The Apple iPhone picking season nears: time for an up-sizing?

Ian Scales
By Ian Scales

Jul 23, 2014

via Flickr © Kevin Bedell (CC BY-SA 2.0)

via Flickr © Kevin Bedell (CC BY-SA 2.0)

Ah Summer! The temperature is up, the ‘real’ story flow is way down (too much holidaying going on) and the Apple iPhone season is in full swing, with leaks from every corner of the globe. Some probably accurate(ish), many certainly not.  

So the new iPhone will (almost certainly) be: the iPhone 6, to launch mid September. Most important it will this year (honest) come in two sizes (gasp): a slightly larger 4.7 inch place-holder and a genuine ‘Phablet’ weighing in with a 5.5 inch screen (a full half inch larger than the original Phablet, the Dell Streak, which was mercilessly panned for being too large about four years ago).  

The question is not ‘will’ Apple launch these two beasts this year, but  ‘why’ has it taken Apple so long to go down the phablet route? I don’t fully buy the ‘they always wait for the technology to be absolutely ready and fantastic before they adopt it’ line. That elaborates into the idea that they didn’t have the necessary technology set to make a larger phone slim enough; that the screen technology had to be right and sundry other factors too boring to mention. 

Of course these judgements could all be factors in the final ‘no’ decision, but I think the real, underlying reason is simply that to produce another form factor is to admit that the standard iPhone format isn’t the god phone, that it isn’t the Aristotelian essence of the smartphone. After all if, in the smartphone user’s mind, there’s an Apple-certified choice of iphones, maybe it’s also valid to choose different brands as well. 

And I’m sure that Apple’s research would show that many users have - literally - bought in to the same notion, being wedded to the idea that the existing-sized iPhone (give or take a quarter inch or so) is perfect and they wouldn’t want to see it change (that’s why they spent all that money buying one or paying one down). 

Jobs was especially focused on the fact that you could interact with the iphone single-handed, so instead of making the screen bigger, Apple concentrated on making it clearer and introduced Siri. 

Remember too that Jobs had a similar line on the iPad and was more than reluctant to introduce smaller-sized versions, presumably for similar reasons: he had already birthed the perfect tablet, he might have said to someone somewhere, why would he make another one?  

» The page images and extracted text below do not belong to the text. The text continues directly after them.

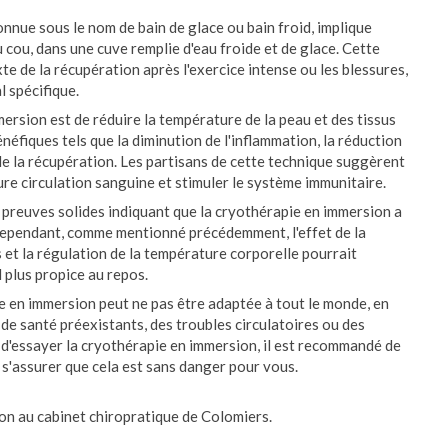
nue sous le nom de bain de glace ou bain froid, implique
 cou, dans une cuve remplie d'eau froide et de glace. Cette
e de la récupération après l'exercice intense ou les blessures,
l spécifique.
mmersion est de réduire la température de la peau et des tissus
énéfiques tels que la diminution de l'inflammation, la réduction
 de la récupération. Les partisans de cette technique suggèrent
ure circulation sanguine et stimuler le système immunitaire.
de preuves solides indiquant que la cryothérapie en immersion a
. Cependant, comme mentionné précédemment, l'effet de la
 et la régulation de la température corporelle pourrait
 plus propice au repos.
ie en immersion peut ne pas être adaptée à tout le monde, en
 de santé préexistants, des troubles circulatoires ou des
 d'essayer la cryothérapie en immersion, il est recommandé de
 s'assurer que cela est sans danger pour vous.
on au cabinet chiropratique de Colomiers.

There are other reasons deep in the Apple DNA. Go even further back and Apple, without Jobs from 1985 to 1996, suffered from multiple model-itis which, it was thought, confused the market and diluted the brand. And before that, Jobs himself in the very early days was not above over-launching with very different products (who now remembers the Apple III? Just me then?).

So?

So, despite all the evidence, I wouldn’t be surprised if Apple surprised us again and DIDN’T come out with a Phablet. All the logic, the market share statistics, the increasing importance of mobile video, the success of Samsung with the Note and other competitors with their phablets, has pertained for the last couple of years at least and Apple has stuck tenaciously to the original one-handed format. 

No doubt I’ll be wrong again. 

Apple’s results: One other reason it might stick with the status quo - the iPhone is going gang-busters. Apple has today reported 12 per cent profit growth and strong sales of the current iPhone. The iPad has not done as well.  Apple sold 35.2 million iPhones in the recent quarter, just a tad below analysts’ estimates. But it did particularly well in the BRIC countries (Brazil, Russia, India, and China) where sales rose by a cracking 55 per cent. That’s all added up to $7.75 billion in profits, up from $6.9 billion a year, while revenue rose 6 per cent to $37.4 billion.